HLIBpro
2.7
|
The number of measurements that must be processed for statistical modeling in environmental applications is usually very large, and these measurements may be located irregularly across a given geographical region. This makes the computing process expensive and the data difficult to manage.
These data are frequently modeled as a realization from a stationary Gaussian spatial random field. Specifically, we let \(\mathbf{Z}=\{Z(\mathbf{s}_1),\ldots,Z(\mathbf{s}_n)\}^\top\), where \(Z(\mathbf{s})\) is a Gaussian random field indexed by a spatial location \(\mathbf{s} \in \Bbb{R}^d\), \(d\geq 1\). Then, we assume that \(\mathbf{Z}\) has mean zero and a stationary parametric covariance function
\[ C(\mathbf{h};{\boldsymbol \theta})=\hbox{cov}\{Z(\mathbf{s}),Z(\mathbf{s}+\mathbf{h})\}, \]
where \(\mathbf{h}\in\Bbb{R}^d\) is a spatial lag vector and \({\boldsymbol \theta}\in\Bbb{R}^q\) is the unknown parameter vector of interest. Statistical inferences about \({\boldsymbol \theta}\) are often based on the joint Gaussian log-likelihood function:
\[ \mathcal{L}(\mathbf{\theta})=-\frac{n}{2}\log(2\pi) - \frac{1}{2}\log \vert \mathbf{C}(\mathbf{\theta}) \vert-\frac{1}{2}\mathbf{Z}^\top \mathbf{C}(\mathbf{\theta})^{-1}\mathbf{Z}, \]
where the covariance matrix \(\mathbf{C}(\mathbf{\theta})\) has entries \(C(\mathbf{s}_i-\mathbf{s}_j;{\boldsymbol \theta})\), \(i,j=1,\ldots,n\). The maximum likelihood estimator of \({\boldsymbol \theta}\) is the value \(\widehat{\boldsymbol \theta}\) that maximizes \(\mathcal{L}\). When the sample size \(n\) is large, the evaluation of \(\mathcal{L}\) becomes challenging, due to the computation of the inverse and log-determinant of the \(n\)-by- \(n\) covariance matrix \(\mathbf{C}(\mathbf{\theta})\). Indeed, this requires \({\cal O}(n^2)\) memory and \({\cal O}(n^3)\) computational steps. Hence, scalable methods that can process larger sample sizes are needed which in this example are provided by \(\mathcal{H}\)-matrices and their arithmetic.

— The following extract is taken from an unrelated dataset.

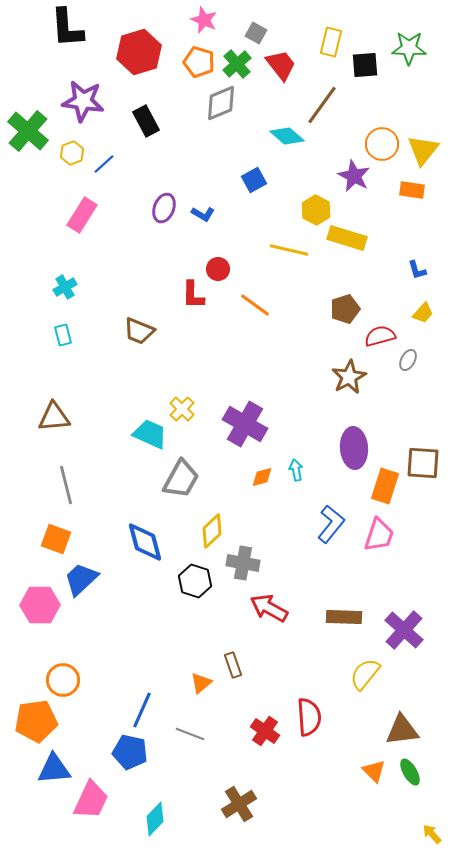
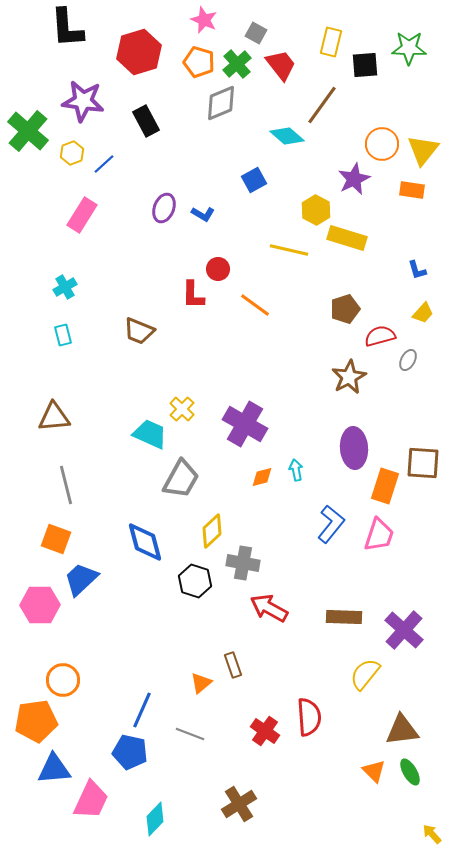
purple star at (354, 176): moved 3 px down; rotated 20 degrees clockwise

Among the many covariance models available, the Matérn family has gained widespread interest in recent years. The Matérn form of spatial correlations was introduced into statistics as a flexible parametric class, with one parameter determining the smoothness of the underlying spatial random field.
The Matérn covariance depends only on the distance \(h:=\Vert \mathbf{s}-\mathbf{s}'\Vert \), where \(\mathbf{s}\) and \(\mathbf{s}'\) are any two spatial locations. The Matérn class of covariance functions is defined as
\[ C(h;{\boldsymbol\theta})=\frac{\sigma^2}{2^{\nu-1}\Gamma(\nu)}\left(\frac{h}{\ell}\right)^\nu K_\nu\left(\frac{h}{\ell}\right), \]
with \({\boldsymbol\theta}=(\sigma^2,\ell,\nu)^\top\); where \(\sigma^2\) is the variance; \(\nu>0\) controls the smoothness of the random field, with larger values of \(\nu\) corresponding to smoother fields; and \(\ell>0\) is a spatial range parameter that measures how quickly the correlation of the random field decays with distance, with larger \(\ell\) corresponding to a faster decay (keeping \(\nu\) fixed). Here \({\mathcal{K}}_\nu\) denotes the modified Bessel function of the second kind of order \(\nu\). When \(\nu=1/2\), the Matérn covariance function reduces to the exponential covariance model and describes a rough field. The value \(\nu=\infty\) corresponds to a Gaussian covariance model that describes a very smooth, infinitely differentiable field. Random fields with a Matérn covariance function are \(\lfloor \nu-1 \rfloor\) times mean square differentiable.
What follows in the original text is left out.